Adhesion of Lysozyme, Albumin and Transferrin to Two Types of FDA Group II Contact Lenses
Annual Meeting of the Federation of American Societies for Experimental Biology, Washington, DC, April 9-13, 2011
Tears contain ~60 different proteins that adhere to contact lenses, causing lens deterioration and ocular pathology. We examined the adhesion of three tear proteins to two different types of FDA Group II contact lenses (hilafilcon and omafilcon). Lenses were incubated in 2.0 mg/ml solutions of human lysozyme, albumin and transferrin for 1–4 days. Protein adhesion was determined by bicinchoninic acid assay. Lysozyme adhered to hilafilcon lenses in an up-down pattern, with a maximum on day 3. Lysozyme adhesion to omafilcon lenses was high after 1 day and remained high on day 4. Albumin adesion to both types of lenses was high after 1 day, declined, and increased on day 4. Transferrin adhesion to both lenses was initally low, increasing to a maximum on day 3 and declining on day 4. These results are due to differences in lens material and tear protein structure. Hilafilcon, more negatively charged than Omafilcon, absorbed more lysozyme (+ charged at physiological pH). Omafilcon lenses are coated with phosphorylcholine, reducing adhesion by the hydrophobic domains of albumin. Human apo-transferrin has few positive charges and thus bound more reluctantly to both materials.

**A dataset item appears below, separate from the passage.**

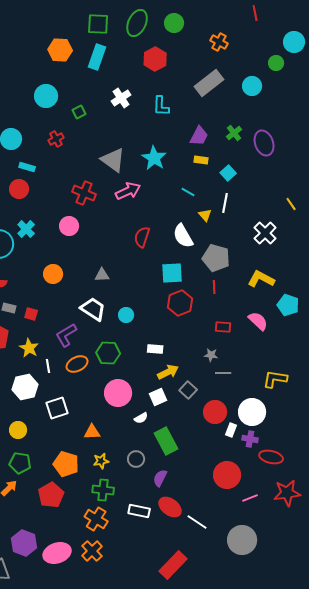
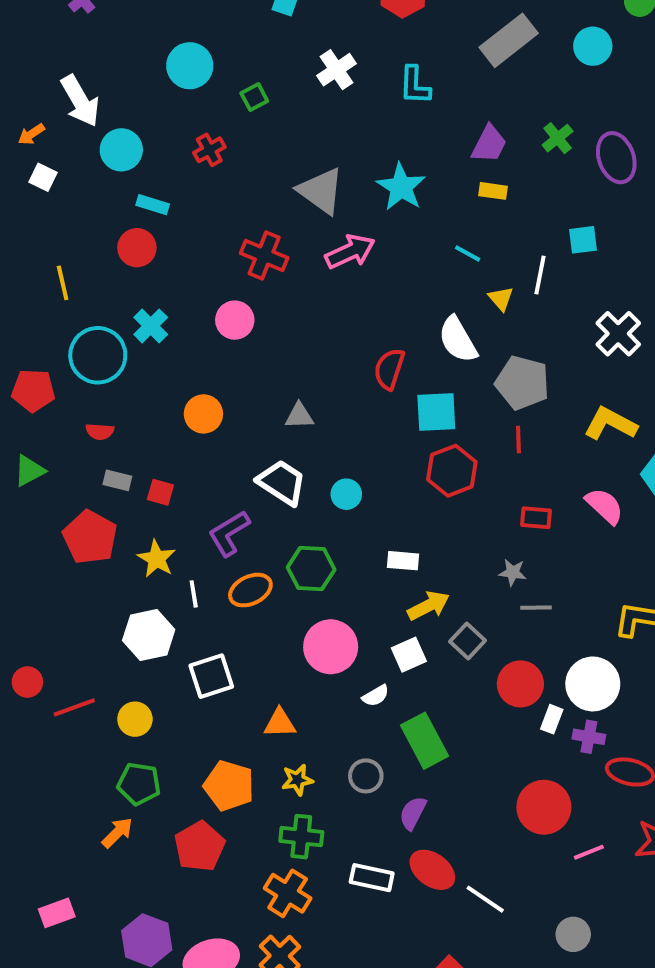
cyan square: (228, 173) -> (583, 240), moved, turned 35
red semicircle: (142, 237) -> (389, 369), moved
gray circle: (242, 540) -> (573, 934), size x0.6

Solanki, Darshan; Chandrasekaran, N.; Chodhry, R.; Cuprillnilson, S.; Desai, S.; Liberman, B.; Lee, V. S.; Lin, Y. J.; Nguyen, K.; Roughi, L.; Shah, S.; Sharma, V.; Thomas, P.; Janoff, Andrea; and Keith, Edward O., "Adhesion of Lysozyme, Albumin and Transferrin to Two Types of FDA Group II Contact Lenses" (2011). Marine & Environmental Sciences Faculty Proceedings, Presentations, Speeches, Lectures. 368.